View Full Version : NYC: This school makes it nearly impossible to fail

The Bobster
07-12-2016, 06:25 PM

This school makes it nearly impossible to fail
By Carl Campanile
July 12, 2016 | 9:17pm

It’s hard to fail at one Queens school — where the minimum grade for course work has been set at 55 even for students who skip quizzes and homework.

The high failing floor at top-rated Marie Curie MS 158Q in Bayside is a lifeline for students who tank some exams but can eke out 70s or 80s on other tests to pull up their overall grade to 65, the minimum needed to pass.

And the policy is not unique to Curie. The Department of Educations says schools are allowed to set their own standards when it comes to establishing the lowest grade a teacher can give.

Educators said the thinking behind the policy is that a student who gets a very low score on a single exam or assignment — such as a zero for not doing the work — has almost no way to reach a 65 passing mark.

But one Marie Curie staffer called that an excuse for grade inflation.

“Fifty five is the lowest score we are allowed to write on a student’s exam — even if the student actually scored a 20, 25, 35, 40, etc . . . This is egregious fraudulent grade inflation and the public should be made aware of this fraud,” the teacher, who wished to remain anonymous, told The Post.

“We are directed by the APs [assistant principals] to not mark missed homework with a zero . . Unbelievable!” the teacher added.

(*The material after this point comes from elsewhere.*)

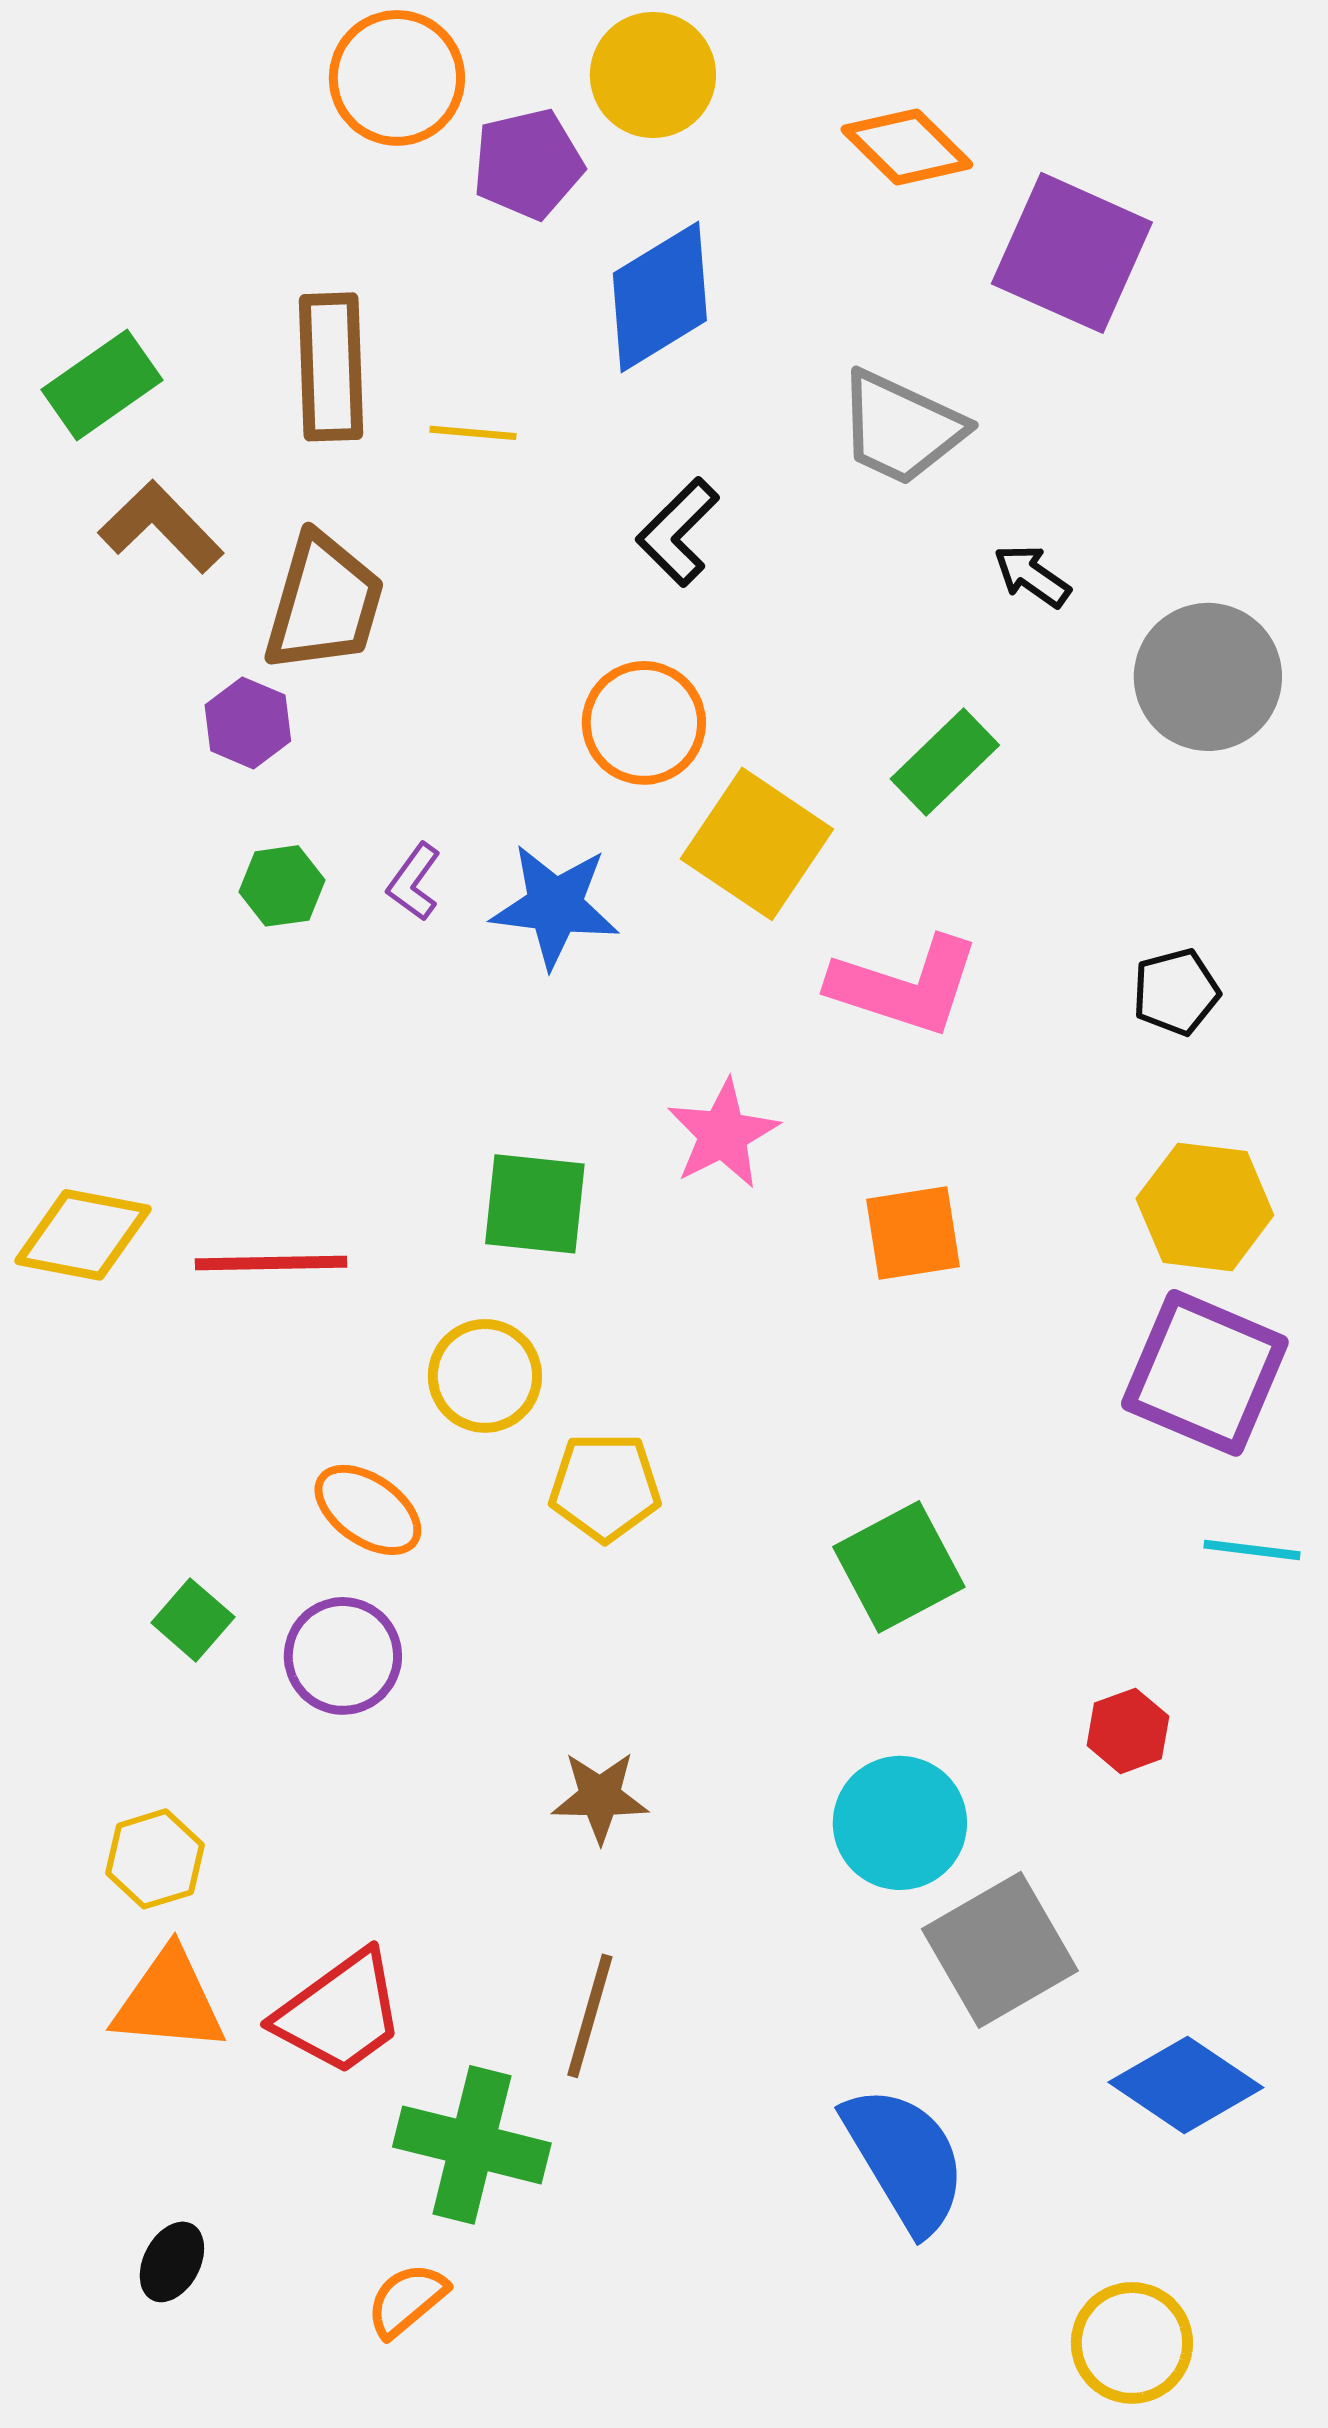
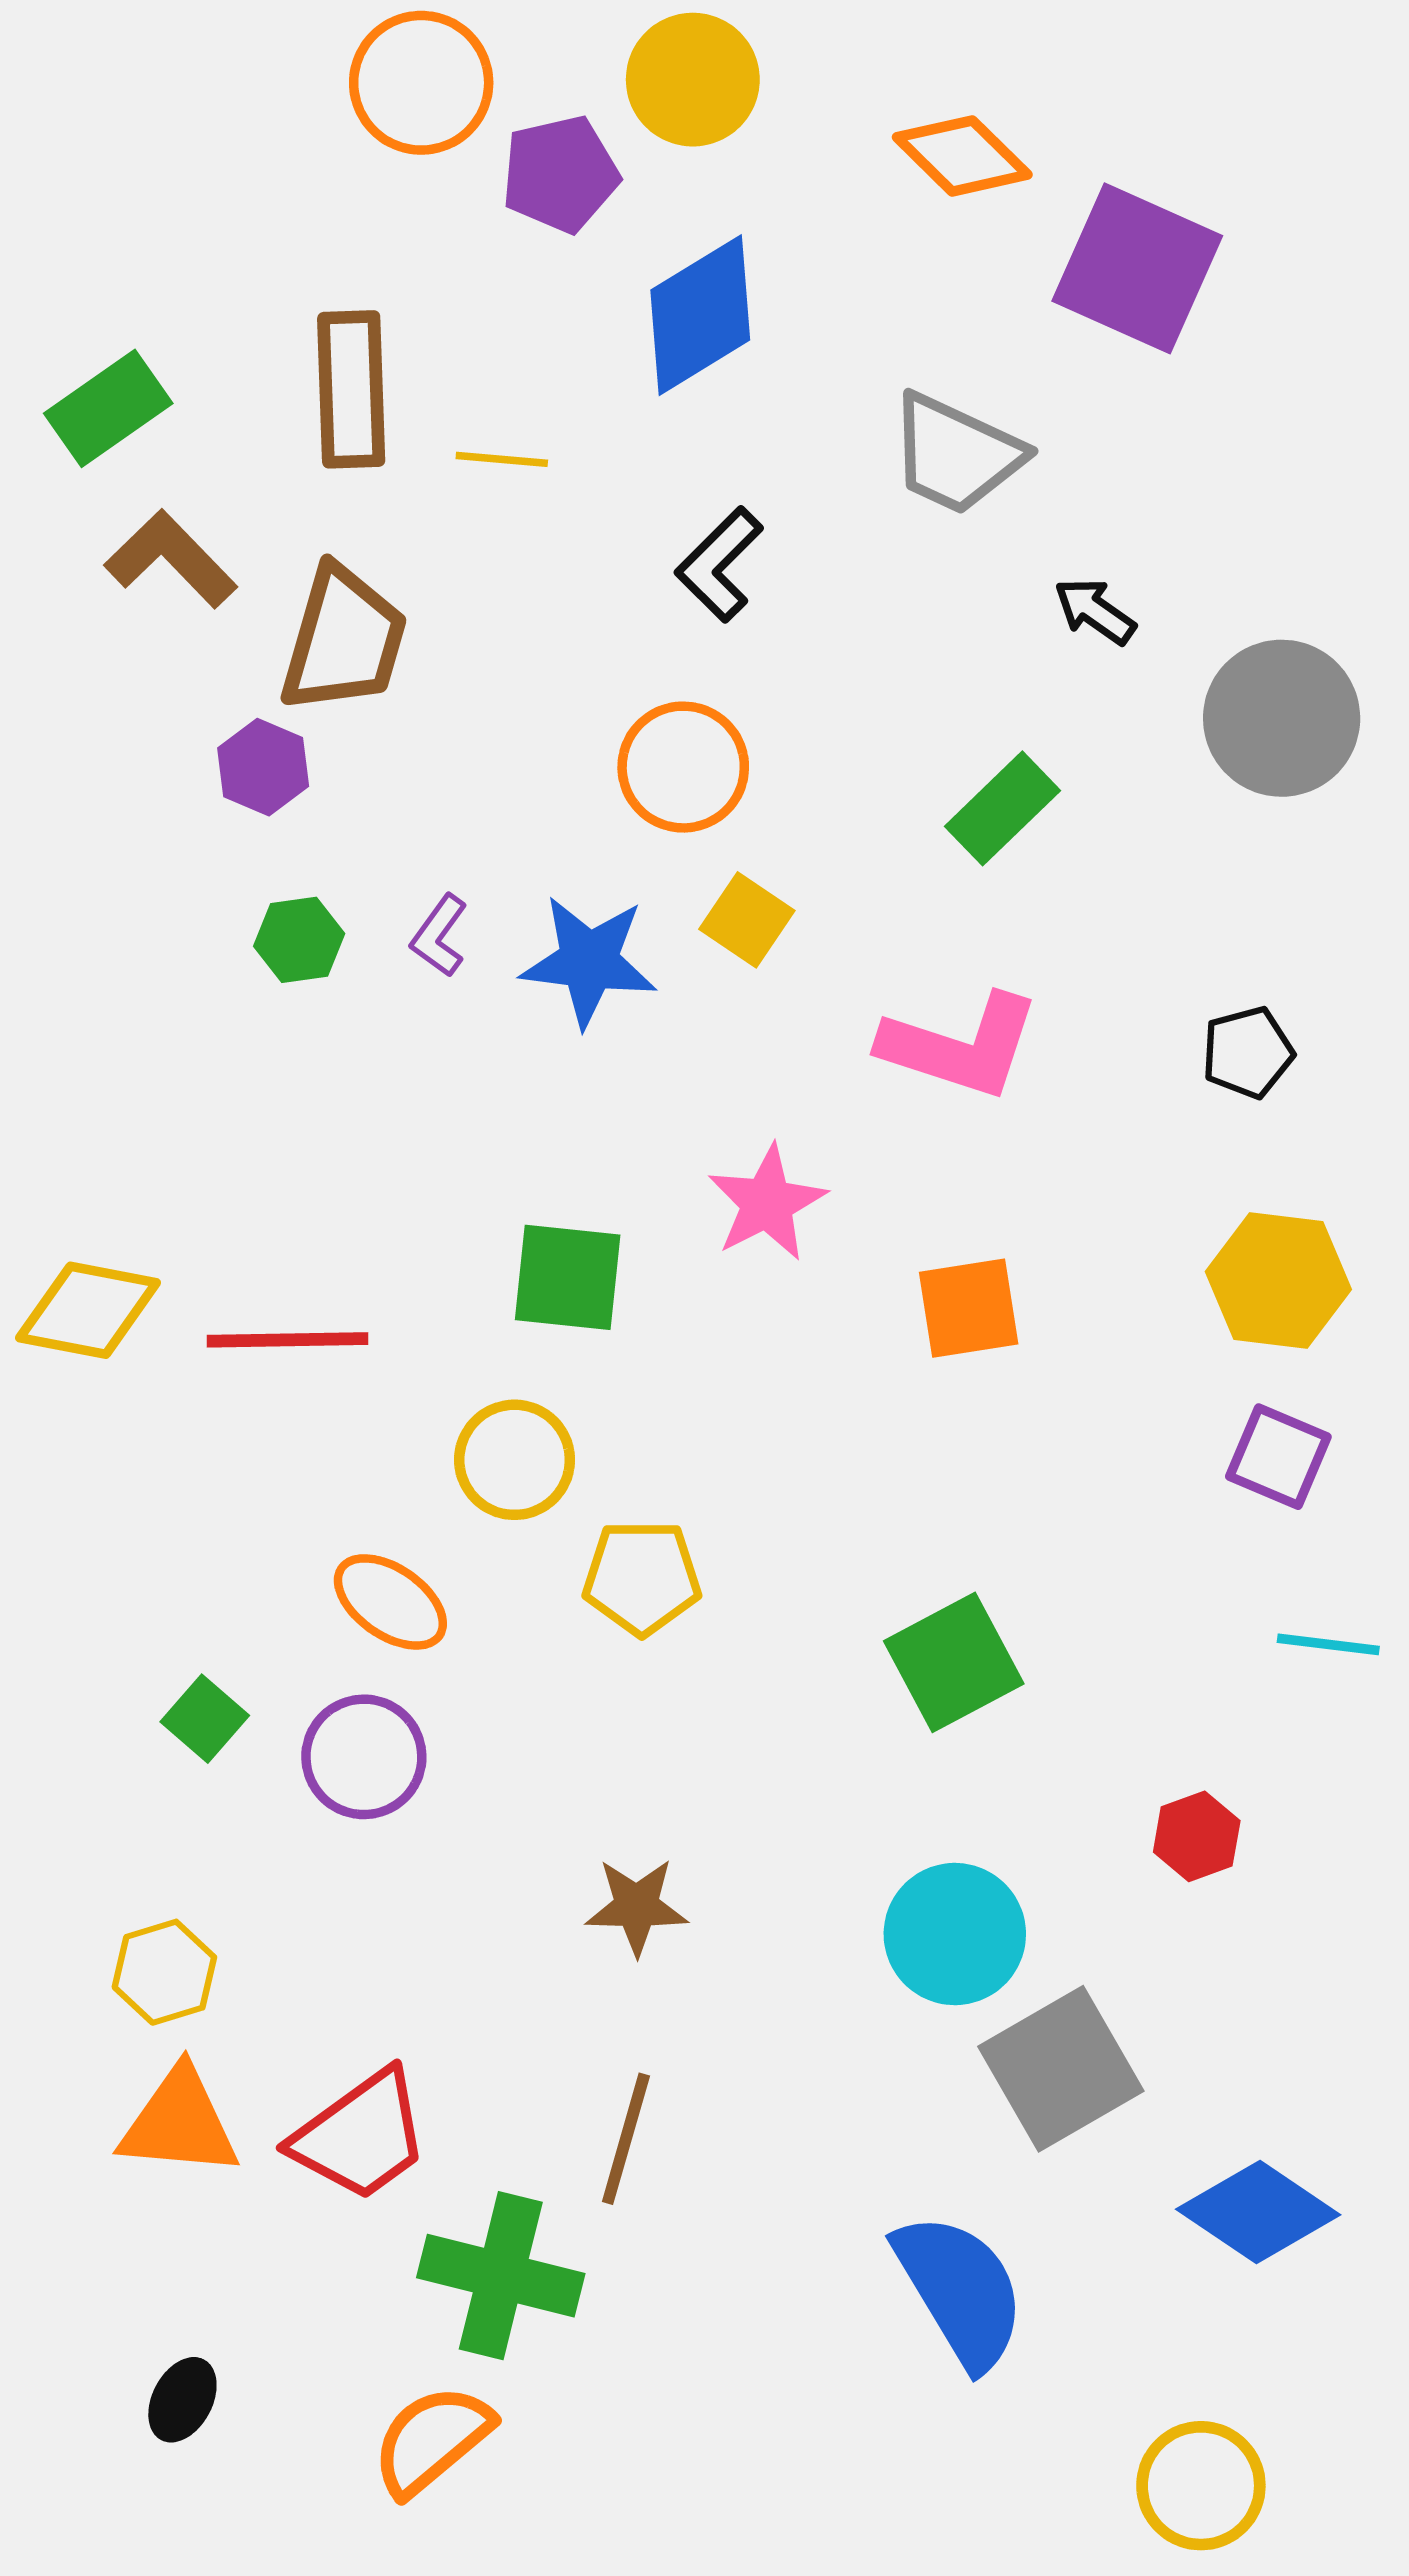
yellow square: (757, 844) -> (747, 920), moved, size x0.6
purple square: (1205, 1373) -> (1278, 1457), size x0.6
orange semicircle: (407, 2300) -> (432, 2440), size x1.4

Officials said there is a longstanding policy of giving schools discretion dating back to 2011 under the Bloomberg administration.

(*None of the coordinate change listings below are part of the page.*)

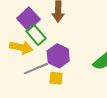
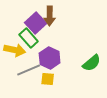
purple square: (29, 19) -> (36, 23), moved

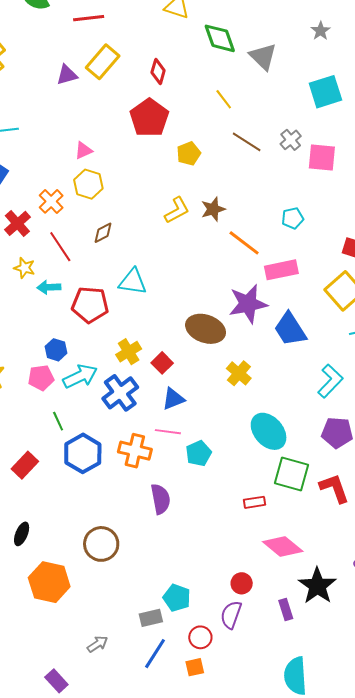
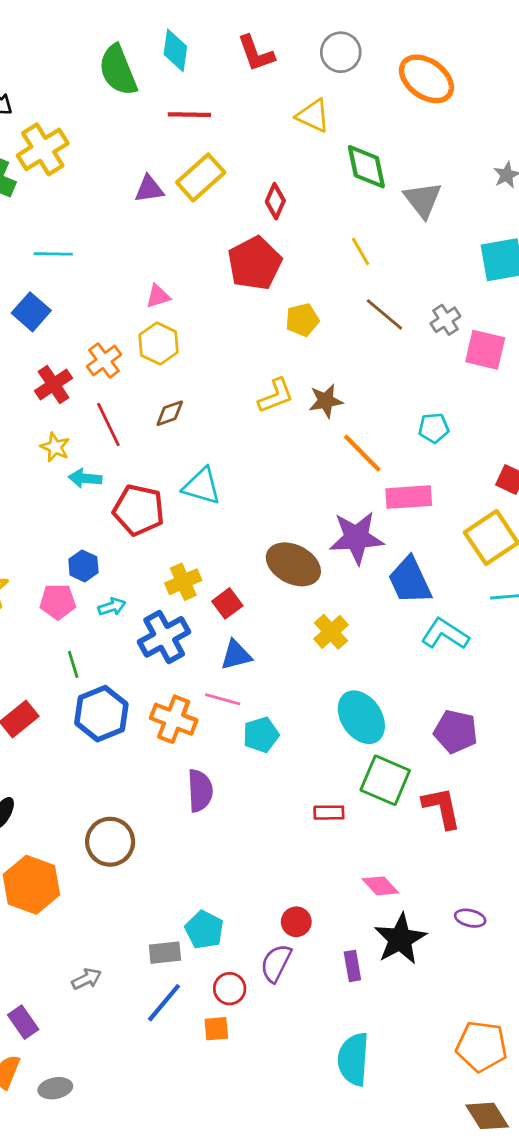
cyan arrow: (80, 376) -> (112, 607), size x0.6
cyan L-shape: (330, 381) -> (445, 634), moved, turned -108
pink diamond: (283, 546) -> (380, 886), moved, size x0.7

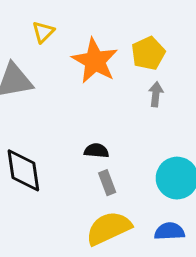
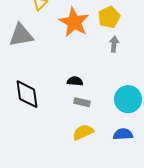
gray rectangle: (107, 183) -> (82, 102), turned -56
yellow semicircle: (109, 228) -> (83, 132), size x0.7

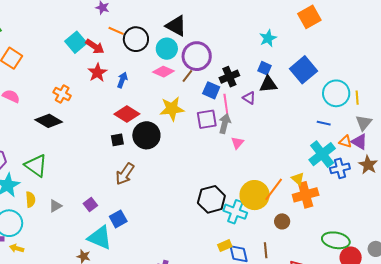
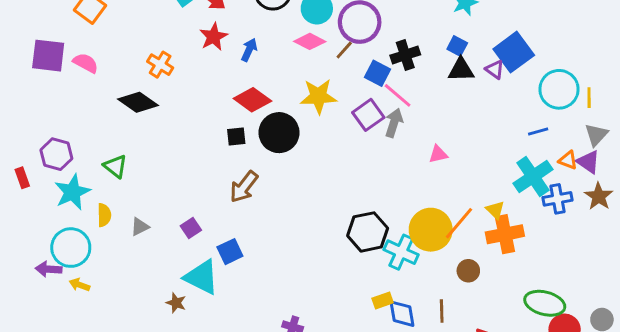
purple triangle: (249, 98) -> (495, 70), moved
pink line: (226, 105) -> (398, 95), turned -45
purple square: (207, 119) -> (368, 115), turned -30
blue line: (324, 123) -> (538, 132), turned -32
pink triangle: (237, 143) -> (438, 154), moved, turned 32
green triangle: (36, 166) -> (115, 166), size x0.7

A DOE spokesman said 55 is a “common” minimum failing course grade, but could not immediately specify how many middle schools have a “non-zero” grading policy.

Other sources said the 55 minimum grade is practiced in many high schools as well as middle schools.

There’s been a national furor over so-called mandatory minimum grading. Teachers revolted when Dallas and other Texas school districts barred them from issuing a grade lower than a 50. In response, the Texas Legislature in 2010 passed a “truth-in-grading” law barring minimum grades.

Thomas Guskey, a University of Kentucky professor who has studied grading policies, said a zero-to-100 system is outdated. :rolleyes:

“A zero is an extreme score,” he said. “You have to have nine perfect papers to recover from a zero.”

But Michael Petrilli, president of the Thomas Fordham Foundation, an education think tank, says a 55 minium sends the wrong message.

“This is ridiculous,” Petrilli said. “This is yet another way of dumbing down the standards and passing students along. Kids are going to figure this out. This will make it harder for teachers.”